Our inspiration comes from the concern of misinformation surrounding COVID-19 Vaccines in these challenging times. As students, not only do we love to learn, but we also yearn to share the gifts of our knowledge and creativity with the world. We recognize that a fun and interactive way to learn crucial information related to STEM and current events is rare. Therefore we aim to give anyone this opportunity using the product we have developed.
What it does
In the past 24 hours, we have developed a pixel art RPG game. In this game, the user becomes a scientist who has experienced the tragedies of COVID-19 and is determined to find a solution. Become the Hero of the Pandemic through overcoming the challenging puzzles that give you a general understanding of the Pfizer-BioNTech vaccine's development process, myths, and side effects.
Immerse yourself in the original artwork and touching story-line. At the end, complete a short feedback survey and get an immediate analysis of your responses through our Machine Learning Model and receive additional learning resources tailored to your experience to further your knowledge and curiosity about COVID-19.
Team A.S.K. hopes that through this game, you become further educated by the knowledge you attain and inspired by your potential for growth when challenged.
How I built it
We built this game primarily using the Godot Game Engine, a cross-platform open-source game engine that provides the design tools and interfaces to create games. This engine uses mostly GDScript, a python-like dynamically typed language designed explicitly for design in the Godot Engine. We chose Godot to ease cross-platform support using the OpenGL API and GDScript, a relatively more programmer-friendly language.
We started off using Figma to plan out and identify a theme based on type and colour. Afterwards, we separated components into groupings that maintain similar characteristics such as label outlining and movable objects with no outlines. Finally, as we discussed new designs, we added them to our pre-made categories to create a consistent user-experience-driven UI.

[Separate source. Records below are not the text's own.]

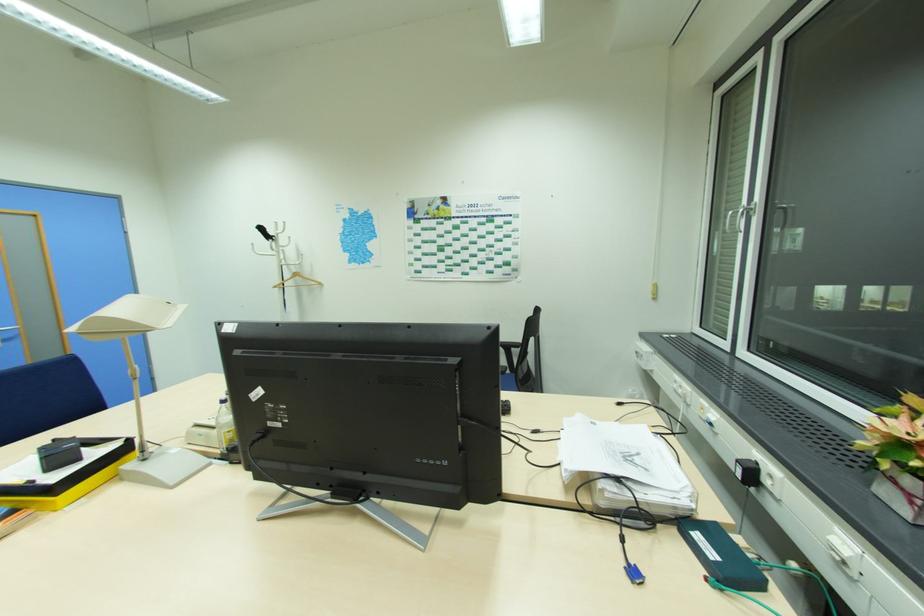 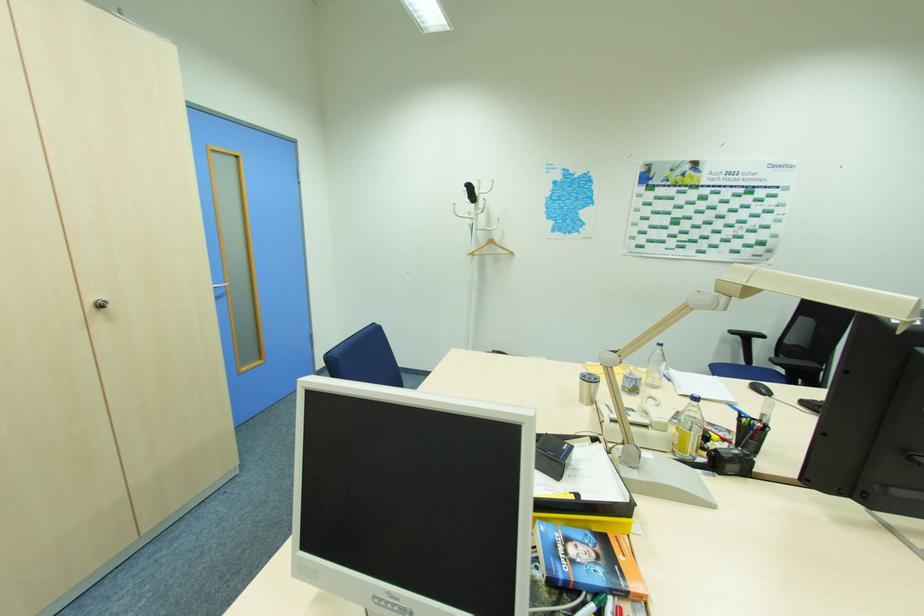 Question: Which direction would the cameraman need to move to produce the second image? Reply with the corresponding letter.

Choices:
 (A) Left
 (B) Right
 (C) Forward
 (D) Backward

Answer: (A) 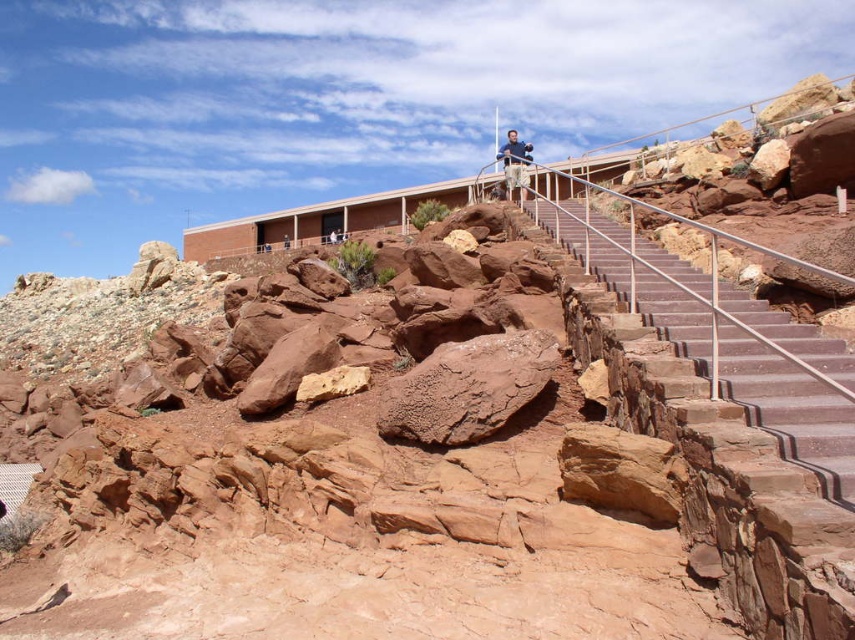 Question: Estimate the real-world distances between objects in this image. Which object is closer to the tan fabric shirt at upper center?

Choices:
 (A) smooth concrete stairs at center
 (B) rusty rock at center

Answer: (A)

Question: Is rusty rock at center positioned in front of tan fabric shirt at upper center?

Choices:
 (A) no
 (B) yes

Answer: (B)

Question: Among these points, which one is nearest to the camera?

Choices:
 (A) (758, 323)
 (B) (517, 388)
 (C) (508, 138)

Answer: (B)

Question: Is rusty rock at center to the right of tan fabric shirt at upper center from the viewer's perspective?

Choices:
 (A) no
 (B) yes

Answer: (A)

Question: Which of the following is the closest to the observer?

Choices:
 (A) [x=494, y=349]
 (B) [x=758, y=378]

Answer: (B)

Question: Is rusty rock at center below tan fabric shirt at upper center?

Our Machine Learning model is a content-based recommendation system built with Scikit-learn, which works with data that users provide implicitly through a brief feedback survey at the end of the game. Additionally, we made a server using the Flask framework to serve our model.
Challenges I ran into
Our first significant challenge was navigating through the plethora of game features possible with GDScript and continually referring to the documentation. Although Godot is heavily documented, as an open-source engine, there exist frequent bugs with rendering, layering, event handling, and more that we creatively overcame
A prevalent design challenge was learning and creating pixel art with the time constraint in mind. To accomplish this, we methodically used as many shortcuts and tools as possible to copy/paste or select repetitive sections.
Additionally, incorporating Machine Learning in our project was a challenge in itself. Also, sending requests, display JSON, and making the recommendations selectable were considerable challenges using Godot and GDScript.
Finally, the biggest challenge of game development for our team was UX-driven considerations to find a balance between a fun, challenging puzzle game and an educational experience that leaves some form of an impact on the player. Brainstorming and continuously modifying the story-line while implementing the animations using Godot required a lot of adaptability and creativity.
Accomplishments that I'm proud of
We are incredibly proud of our ability to bring our past experiences gaming into the development process and incorporating modifications of our favourite gaming memories. The development process was exhilarating and brought the team down the path of nostalgia which dramatically increased our motivation.
We are also impressed by our teamwork and team chemistry, which allowed us to divide tasks efficiently and incorporate all the original artwork designs into the game with only a few hiccups.
We accomplished so much more within the time constraint than we thought, such as training our machine learning model (although with limited data), getting a server running up and quickly, and designing an entirely original pixel art concept for the game.
What I learned
As a team, we learned the benefit of incorporating software development processes such as Agile Software Development Cycle. We solely focused on specific software development stages chronologically while returning and adapting to changes as they come along. The Agile Process allowed us to maximize our efficiency and organization while minimizing forgotten tasks or leftover bugs.
Also, we learned to use entirely new software, languages, and skills such as Godot, GDScript, pixel art, and design and evaluation measurements for a serious game.
Finally, by implementing a Machine Learning model to analyze and provide tailored suggestions to users, we learned the importance of a great dataset. Following Scikit-learn model selection graph or using any cross-validation techniques are ineffective without the data set as a foundation. The structure of data is equally important to manipulate the datasets based on task requirements to increase the model's score.
What's next for Pandemic Hero
We hope to continue developing Pandemic Hero to become an educational game that supports various age ranges and is worthy of distribution among school districts. Our goal is to teach as many people about the already-coming COVID-19 vaccine and inspire students everywhere to interpret STEM in a fun and intuitive manner. We aim to find support from mentors along the way, who can help us understand better game development and education practices that will propel the game into a deployment-ready product.